Your objective: Which lines of the entries below run from the one holding "Identify the location of [produkte: LED-Pendelleuchte" to the one holding "Image resolution: width=375 pixels, height=2035", inclusive? Set down exactly those lines and no others.

*** Opening of Records for this task ***

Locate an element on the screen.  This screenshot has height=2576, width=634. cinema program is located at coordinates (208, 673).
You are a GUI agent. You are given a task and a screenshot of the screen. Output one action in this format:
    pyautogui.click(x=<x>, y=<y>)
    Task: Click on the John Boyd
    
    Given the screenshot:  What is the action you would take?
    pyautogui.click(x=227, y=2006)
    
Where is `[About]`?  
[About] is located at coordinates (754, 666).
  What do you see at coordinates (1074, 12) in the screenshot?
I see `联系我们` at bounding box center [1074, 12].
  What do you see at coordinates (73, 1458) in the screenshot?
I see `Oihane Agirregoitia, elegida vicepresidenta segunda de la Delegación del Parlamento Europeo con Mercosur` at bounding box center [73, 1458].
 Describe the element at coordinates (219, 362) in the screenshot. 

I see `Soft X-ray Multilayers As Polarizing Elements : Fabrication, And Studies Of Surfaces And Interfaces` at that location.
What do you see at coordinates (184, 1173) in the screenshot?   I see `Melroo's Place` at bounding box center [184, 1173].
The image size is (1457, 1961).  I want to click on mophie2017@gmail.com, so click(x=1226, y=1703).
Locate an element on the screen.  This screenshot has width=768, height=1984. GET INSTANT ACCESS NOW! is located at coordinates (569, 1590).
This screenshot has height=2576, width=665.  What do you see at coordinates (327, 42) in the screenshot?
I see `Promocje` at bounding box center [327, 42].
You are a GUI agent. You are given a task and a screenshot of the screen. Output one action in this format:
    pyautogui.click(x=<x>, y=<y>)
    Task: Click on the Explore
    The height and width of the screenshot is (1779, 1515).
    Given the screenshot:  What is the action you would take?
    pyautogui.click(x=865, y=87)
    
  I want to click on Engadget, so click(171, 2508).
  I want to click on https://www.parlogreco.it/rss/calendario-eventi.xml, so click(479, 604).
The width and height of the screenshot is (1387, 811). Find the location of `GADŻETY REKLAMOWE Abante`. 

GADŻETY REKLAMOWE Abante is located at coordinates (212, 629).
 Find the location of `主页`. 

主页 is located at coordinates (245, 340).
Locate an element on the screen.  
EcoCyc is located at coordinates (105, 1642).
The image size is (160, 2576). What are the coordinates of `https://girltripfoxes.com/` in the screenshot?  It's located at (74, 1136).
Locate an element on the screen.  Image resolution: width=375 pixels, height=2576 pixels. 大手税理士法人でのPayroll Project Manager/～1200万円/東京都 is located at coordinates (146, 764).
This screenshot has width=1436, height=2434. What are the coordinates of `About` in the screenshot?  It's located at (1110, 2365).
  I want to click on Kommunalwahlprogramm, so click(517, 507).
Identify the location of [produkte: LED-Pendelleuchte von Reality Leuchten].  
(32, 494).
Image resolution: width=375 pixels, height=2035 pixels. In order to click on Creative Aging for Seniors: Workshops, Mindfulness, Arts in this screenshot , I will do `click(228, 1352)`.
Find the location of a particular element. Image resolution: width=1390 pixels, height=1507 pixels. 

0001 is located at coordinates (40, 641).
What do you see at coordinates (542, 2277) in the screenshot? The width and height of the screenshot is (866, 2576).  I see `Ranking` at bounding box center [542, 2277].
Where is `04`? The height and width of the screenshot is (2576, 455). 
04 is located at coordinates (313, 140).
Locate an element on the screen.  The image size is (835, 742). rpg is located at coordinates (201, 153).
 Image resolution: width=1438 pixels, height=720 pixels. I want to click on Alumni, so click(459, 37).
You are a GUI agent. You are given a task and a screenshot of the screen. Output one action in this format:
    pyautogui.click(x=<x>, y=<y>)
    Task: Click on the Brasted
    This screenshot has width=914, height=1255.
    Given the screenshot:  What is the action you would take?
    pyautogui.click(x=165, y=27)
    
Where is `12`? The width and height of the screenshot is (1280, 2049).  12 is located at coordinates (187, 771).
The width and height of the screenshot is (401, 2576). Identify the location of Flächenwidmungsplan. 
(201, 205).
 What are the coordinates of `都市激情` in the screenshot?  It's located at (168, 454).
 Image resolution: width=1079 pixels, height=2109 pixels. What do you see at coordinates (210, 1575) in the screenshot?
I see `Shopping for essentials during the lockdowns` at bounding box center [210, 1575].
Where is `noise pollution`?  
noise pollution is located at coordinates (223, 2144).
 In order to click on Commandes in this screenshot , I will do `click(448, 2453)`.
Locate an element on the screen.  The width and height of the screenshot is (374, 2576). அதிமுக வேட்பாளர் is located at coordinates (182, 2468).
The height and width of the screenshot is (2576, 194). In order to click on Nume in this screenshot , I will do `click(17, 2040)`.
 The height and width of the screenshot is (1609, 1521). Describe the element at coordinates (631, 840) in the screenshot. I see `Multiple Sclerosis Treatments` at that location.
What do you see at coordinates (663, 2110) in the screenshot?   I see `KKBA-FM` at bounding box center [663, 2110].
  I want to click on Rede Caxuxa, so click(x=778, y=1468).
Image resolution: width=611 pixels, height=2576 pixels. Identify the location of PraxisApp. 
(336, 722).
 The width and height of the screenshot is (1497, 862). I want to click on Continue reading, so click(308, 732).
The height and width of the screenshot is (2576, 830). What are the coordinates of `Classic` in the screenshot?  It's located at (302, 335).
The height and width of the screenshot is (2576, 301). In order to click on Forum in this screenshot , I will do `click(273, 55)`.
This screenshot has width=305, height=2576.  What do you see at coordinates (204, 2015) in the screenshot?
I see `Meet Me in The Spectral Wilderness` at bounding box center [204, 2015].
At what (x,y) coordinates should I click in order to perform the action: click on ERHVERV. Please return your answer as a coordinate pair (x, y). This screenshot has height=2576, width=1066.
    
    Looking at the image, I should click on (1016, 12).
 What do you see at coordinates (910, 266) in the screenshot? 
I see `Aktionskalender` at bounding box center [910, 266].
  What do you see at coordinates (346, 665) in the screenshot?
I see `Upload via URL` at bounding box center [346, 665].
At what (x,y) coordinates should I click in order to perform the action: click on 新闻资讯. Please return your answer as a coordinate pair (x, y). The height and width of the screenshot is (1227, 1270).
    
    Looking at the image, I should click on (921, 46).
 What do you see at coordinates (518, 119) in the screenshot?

*** Close of Records for this task ***

Exercise output:
Identify the location of [produkte: LED-Pendelleuchte von Reality Leuchten].  
(32, 494).
Image resolution: width=375 pixels, height=2035 pixels. In order to click on Creative Aging for Seniors: Workshops, Mindfulness, Arts in this screenshot , I will do `click(228, 1352)`.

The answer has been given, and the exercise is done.